After Marx, the nineteenth-century German philosopher Friedrich Nietzsche further advanced anti-theistic philosophy throughout the Western world. On numerous occasions, Nietzsche used the phrase ‘God is dead’ to explain the effects of the Enlightenment in producing an increasing disbelief in God and subsequent secularization in Western society.

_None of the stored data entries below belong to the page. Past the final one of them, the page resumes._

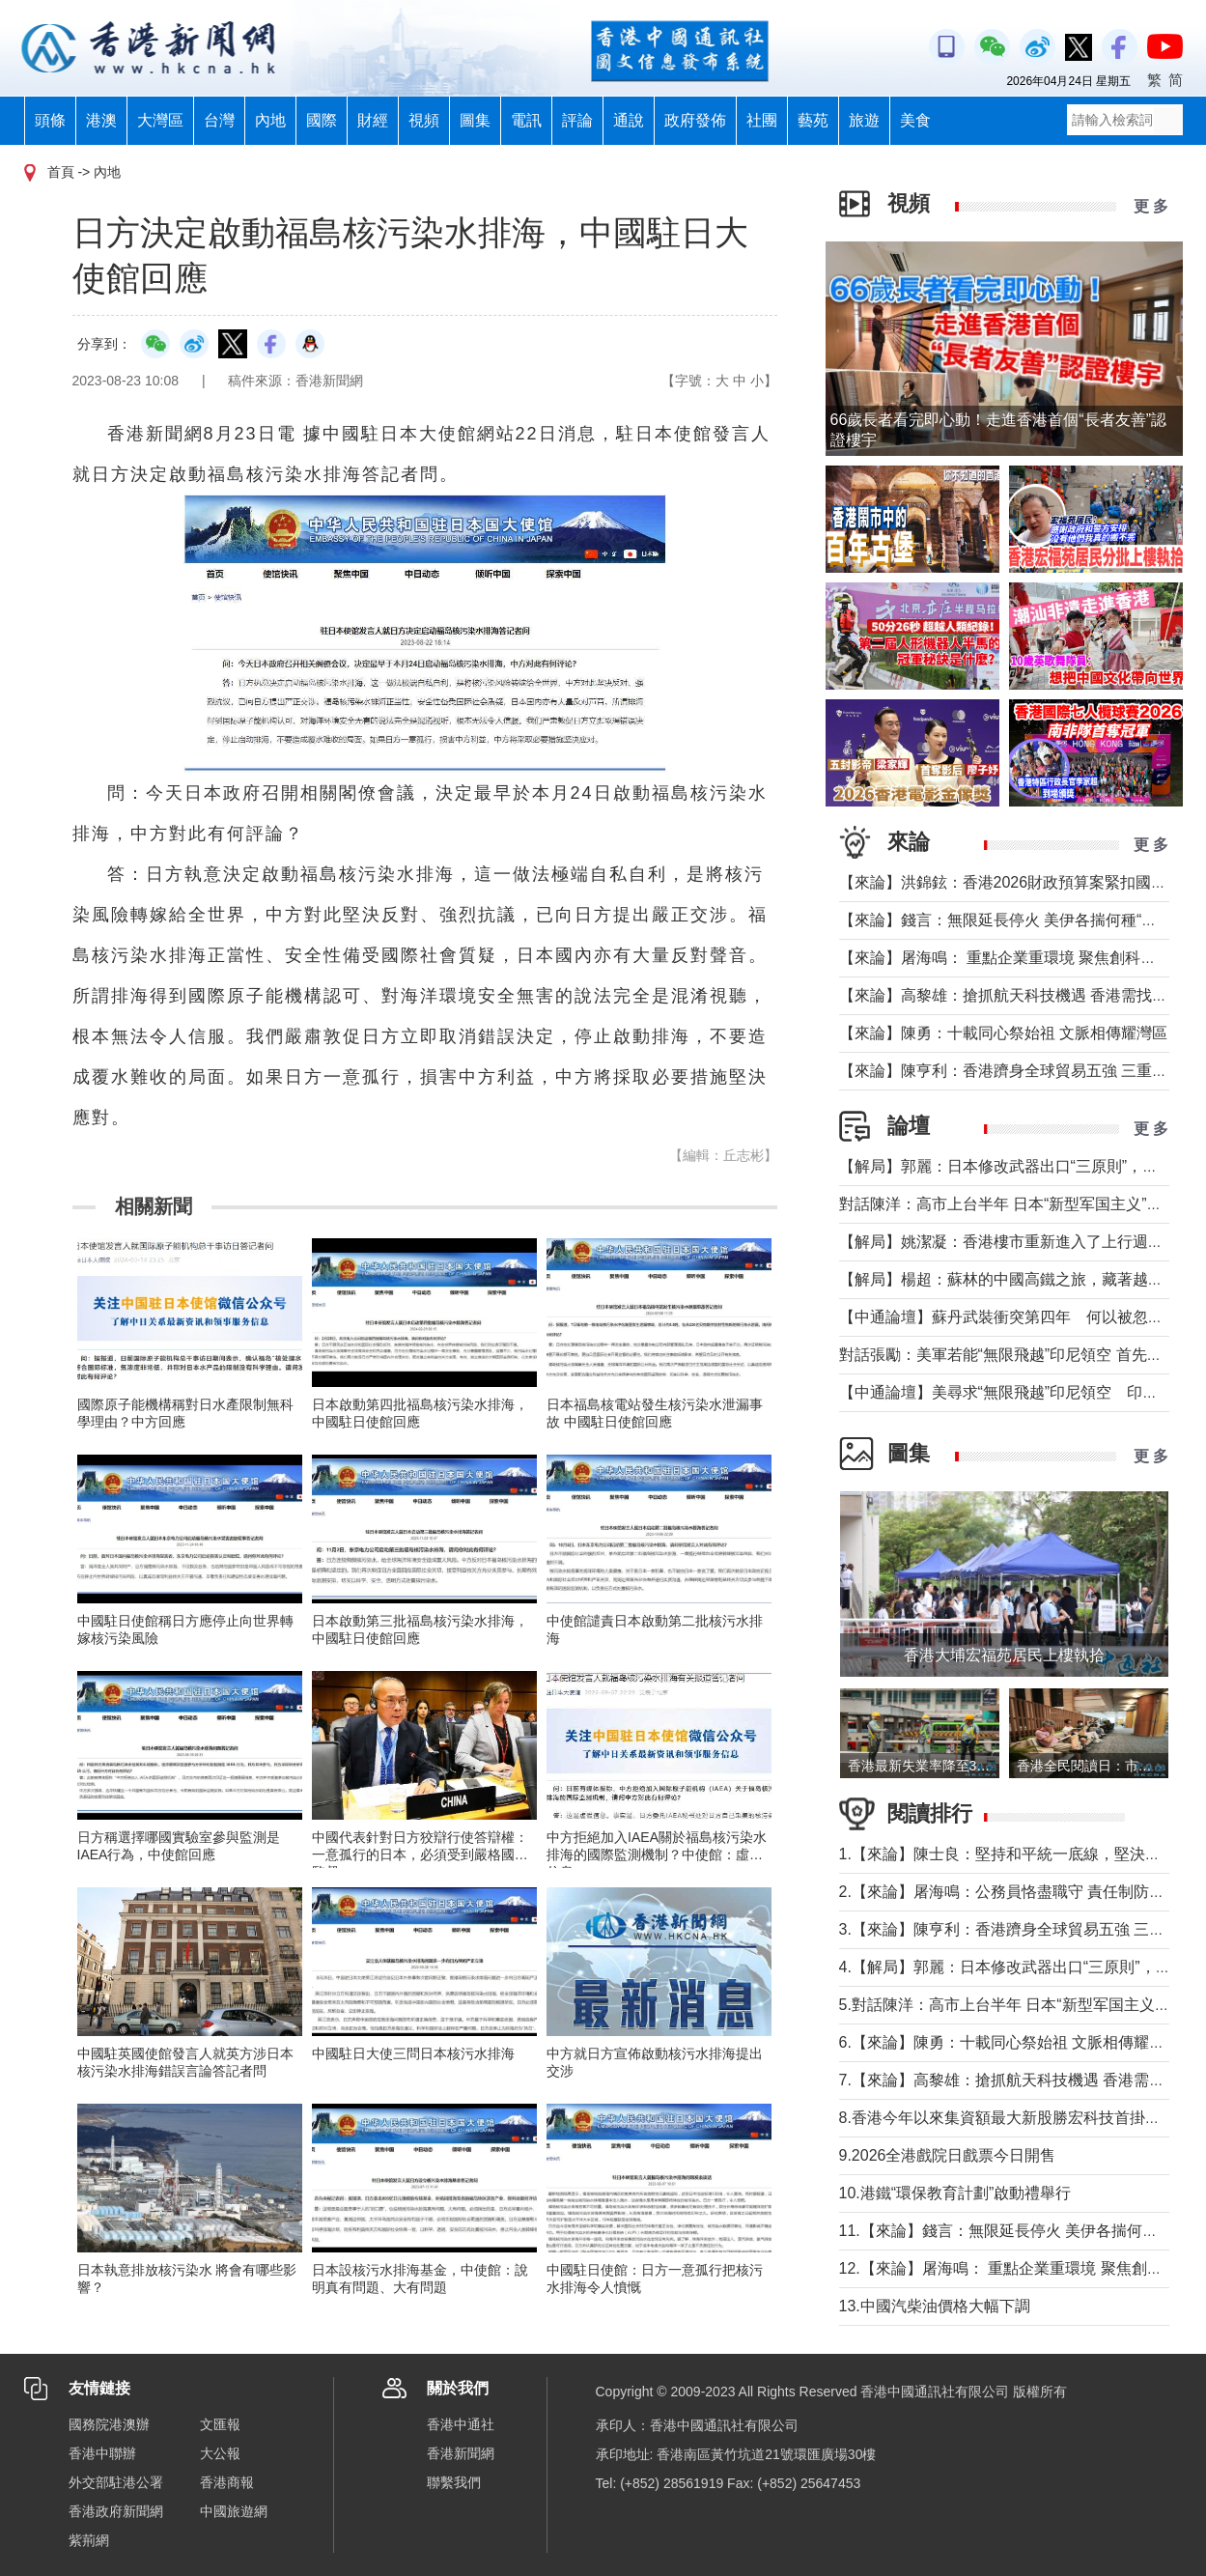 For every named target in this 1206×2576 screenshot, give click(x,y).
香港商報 (227, 2482)
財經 (372, 120)
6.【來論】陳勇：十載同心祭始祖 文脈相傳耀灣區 (1010, 2042)
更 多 (1151, 206)
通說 (628, 120)
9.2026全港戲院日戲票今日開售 (947, 2155)
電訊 (526, 120)
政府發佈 (695, 120)
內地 (270, 120)
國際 (321, 120)
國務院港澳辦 (109, 2424)
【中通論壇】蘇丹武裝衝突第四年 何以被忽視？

In 1927, the British philosopher Bertrand Russell gave a talk at the National Secular Society in London that was later published in 1969 under the title Why I Am Not a Christian and Other Essays on Religion and Related Subjects. This book had a significant effect on readers in Britain and America, further popularizing atheism and secularism. Russell helped pave the way for the “new atheist” movement—a contemporary form of atheist apologetics popularized by Richard Dawkins, Daniel Dennett, Sam Harris, and Christopher Hitchens. Dawkins’ The God Delusion, released in 2006, was a New York Times best seller and the second-best-selling book on Amazon that year. New atheism distinguishes itself from older forms of atheism in that it does not simply reject belief in God but also is hostile to those who hold religious views.
The term “secularism” was first coined by George Holyoake in the mid-nineteenth century in his work Principles of Secularism. Holyoake defined secularism in this way:
‘Secularism is a series of principles intended for the guidance of those who find theology indefinite, or inadequate, or deem it unreliable. It replaces theology, which mainly regards life as a sinful necessity, as a scene of tribulation through which we pass to a better world.’